Firstly, a cleaned FTO glass substrate was treated in TiCl4 (40 mM) at 70 °C for 30 min and washed with deionized water. Next, TiO2 mesoporous scaffold has been prepared from the mixed TiO2 precursor solution including Titanium(IV) ethoxide (Sigma-Aldrich, 12.7 g), concentrated HCl (Merck, 9.7 g), Pluronic P123 (Sigma-Aldrich, 4.0 g), and butyl alcohol (Sigma-Aldrich, 36.3 g). The solution has been dip-coated on the substrate (withdrawing speed; 30 mm/min) and has been subsequently annealed at 450 °C for 1 h. Then, the prepared PbI2 solution (1.4 M) via solving PbI2 in DMSO/DMF (1:9) has been spin-coated on TiO2 mesoporous coated substrate at 2000 rpm for 20 s (during the process, the temperature is kept at 80 °C). To convert the PbI2 film to CH3NH3PbI3, CH3NH3I solution (1 mg mL−1) was prepared in a mixed solvent of isopropanol/cyclohexane (1:9), and then, PbI2 films were immersed into the CH3NH3I solution for 12 h, and the as-prepared methylammonium lead triiodide (MAPbI3) films have been heated at 100 °C for 15 min36,37. Finally, a commercial carbon paste composed of carbon black and graphite has been used for preparing the carbon back electrode.
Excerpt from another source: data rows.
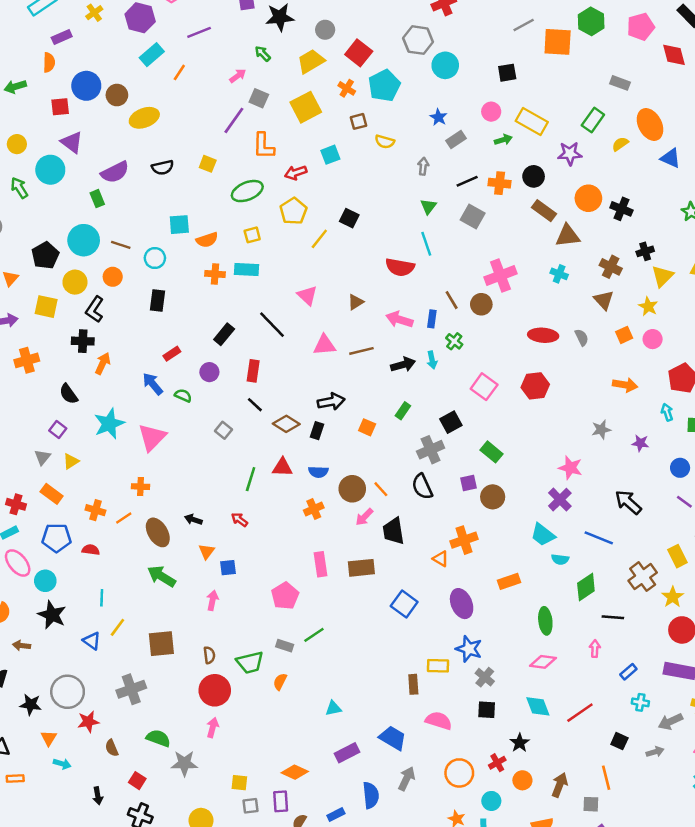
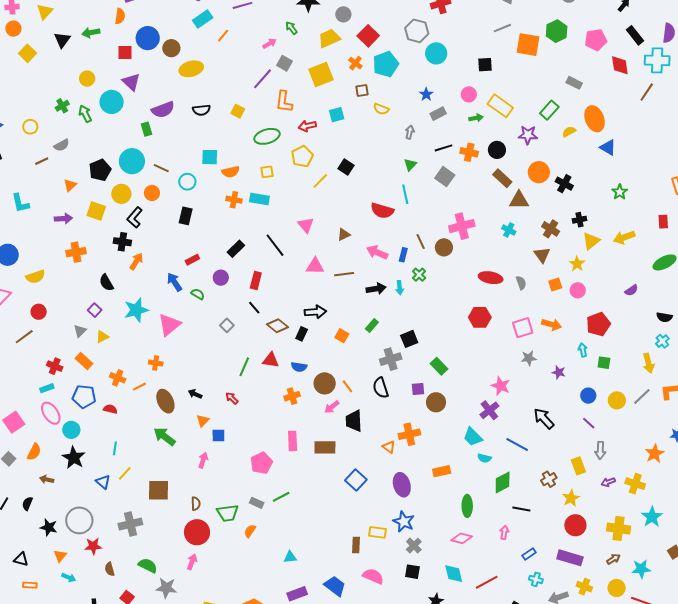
pink square: (484, 387) -> (523, 328), moved, turned 30
brown cross: (643, 577) -> (549, 479), size x0.7

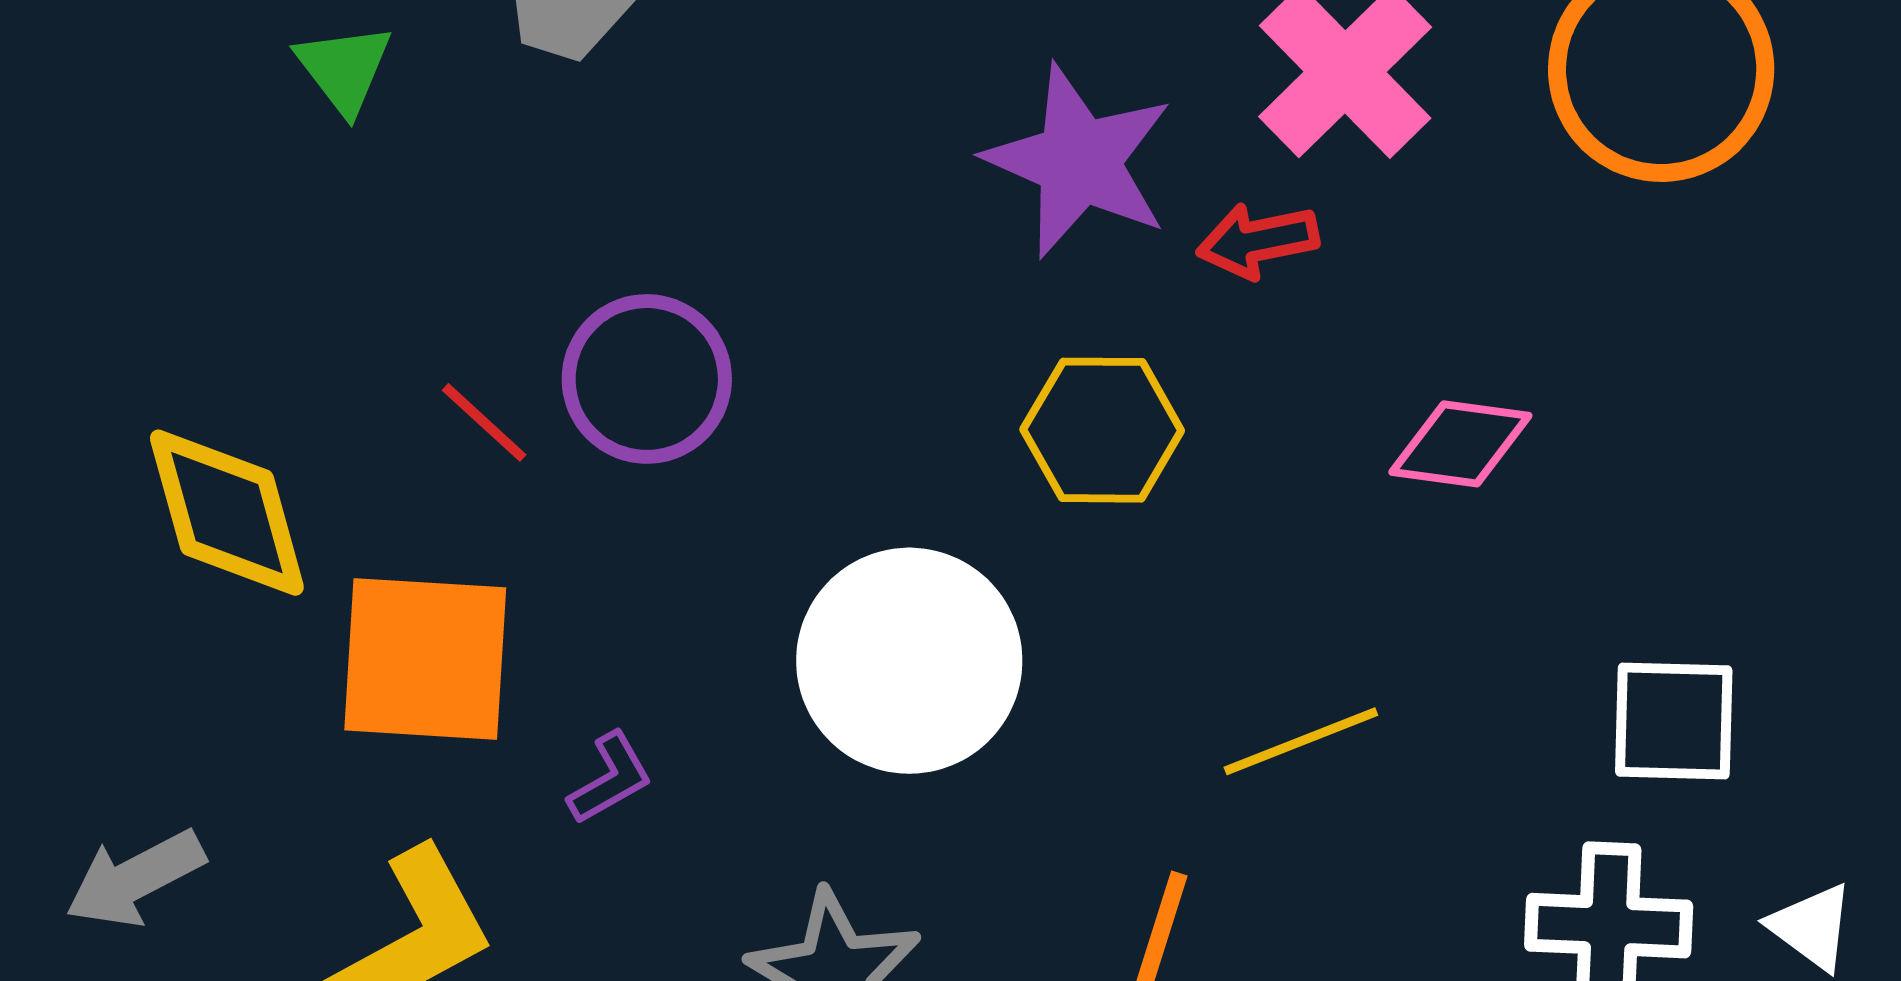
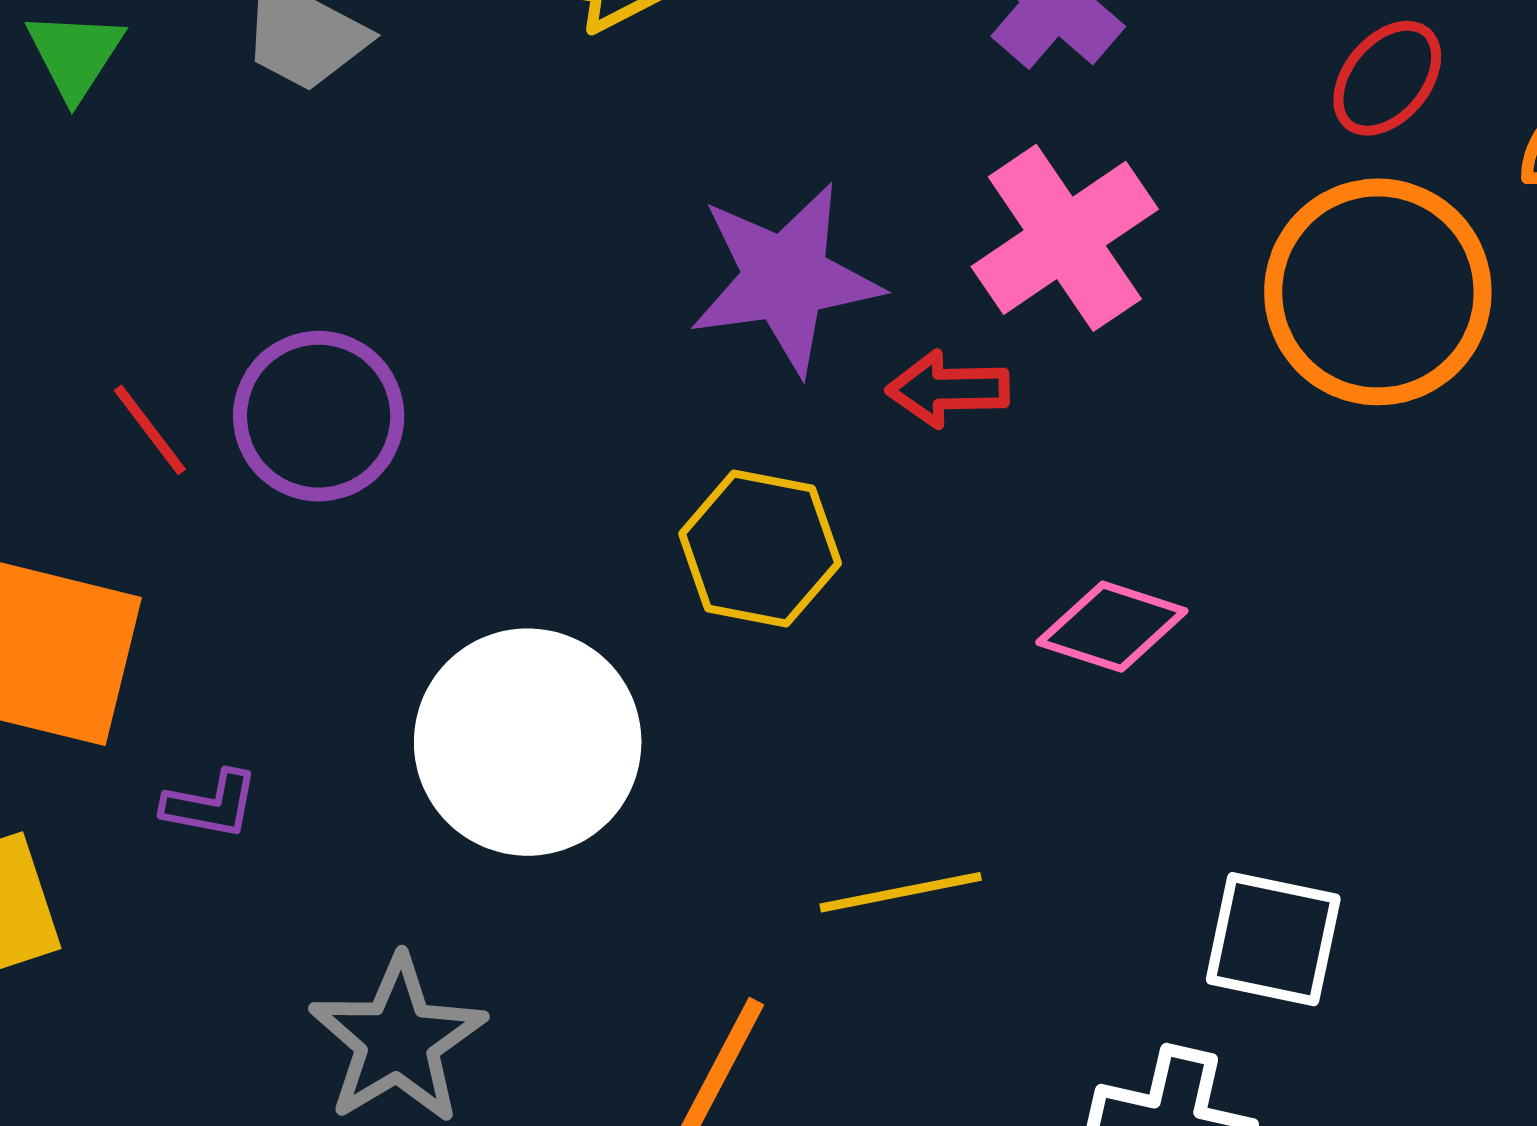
purple star: (1079, 161) -> (785, 278), turned 30
purple L-shape: (610, 778) -> (211, 805), turned 30

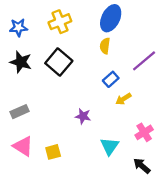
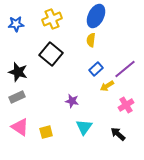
purple line: (144, 61) -> (125, 69), moved
black star: (21, 62) -> (18, 72), moved
pink cross: (144, 132) -> (126, 105), moved
cyan triangle: (110, 146) -> (84, 127), moved
black arrow: (142, 166) -> (118, 134), moved

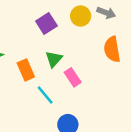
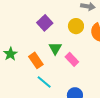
yellow circle: (81, 16) -> (76, 26), moved
cyan line: (45, 95) -> (44, 82), moved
The carbon paste has been painted on the perovskite film followed by spraying an ethanol solution of 1H, 1H,2H,2H-perfluouorodecyltriethoxysilane (Sigma-Aldrich, 5% v/v) on the paste and heating at 100 °C for 1 h7.

Numerical calculations

Optical-electrically coupled simulation regimes have been used to investigate the plasmonic nanoparticles embedding effects on the performance of carbon-based perovskite solar cells. The rate of exciton generation dependent on the absorption profile of the cell was calculated using FDTD software based on solving Maxwell equations38. The complex refractive indices obtained from the ellipsometric analyzes of the fabricated device were utilized to simulate and calculate the exciton generation rate profile optically. Perfectly matched layer (PML) boundary conditions are set at the top and bottom of the unit cell along the Z direction. Periodic boundary conditions are located along x and y directions. A plane wave light source propagated along the Z direction is used; the photon flux density is calculated based on standard solar spectrum AM1.5. Experimental data of the materials' complex refractive indices used for optical simulation are shown in Figure S1. To model the electrical response of the cell, the exciton generation rate profile is directly imported into the Solar Cell Capacitance Simulator (SCAPS-1D) software. Photovoltaic measurements of the fabricated devices were utilized to extract electrical parameters by fitting their corresponding J–V characteristics. The software uses the finite difference approach to solve electron and hole drift–diffusion equations to describe the motion of charge carriers inside the photoactive layer. Here Shockley–Read–Hall (SRH) model has been used to describe recombination current density39. The electrical parameters used for the simulation, which are extracted by fitting the simulation results with experimental data, are shown in Table S1.